Exercise:
Copy, word for word, the opening line of the data and each line after it until the line that contains "4. How to Get Armed Security Guard License in", which is included. Leave the pictures out.

[Page images and extracted text]
----

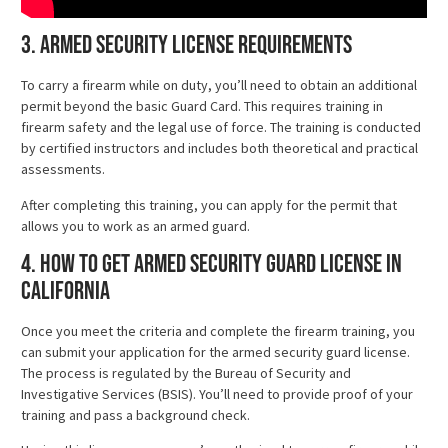
3. Armed Security License Requirements
To carry a firearm while on duty, you’ll need to obtain an additional
permit beyond the basic Guard Card. This requires training in
firearm safety and the legal use of force. The training is conducted
by certified instructors and includes both theoretical and practical
assessments.
After completing this training, you can apply for the permit that
allows you to work as an armed guard.
4. How to Get Armed Security Guard License in
California
Once you meet the criteria and complete the firearm training, you
can submit your application for the armed security guard license.
The process is regulated by the Bureau of Security and
Investigative Services (BSIS). You’ll need to provide proof of your
training and pass a background check.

----

Solution below:
3. Armed Security License Requirements
To carry a firearm while on duty, you’ll need to obtain an additional
permit beyond the basic Guard Card. This requires training in
firearm safety and the legal use of force. The training is conducted
by certified instructors and includes both theoretical and practical
assessments.
After completing this training, you can apply for the permit that
allows you to work as an armed guard.
4. How to Get Armed Security Guard License in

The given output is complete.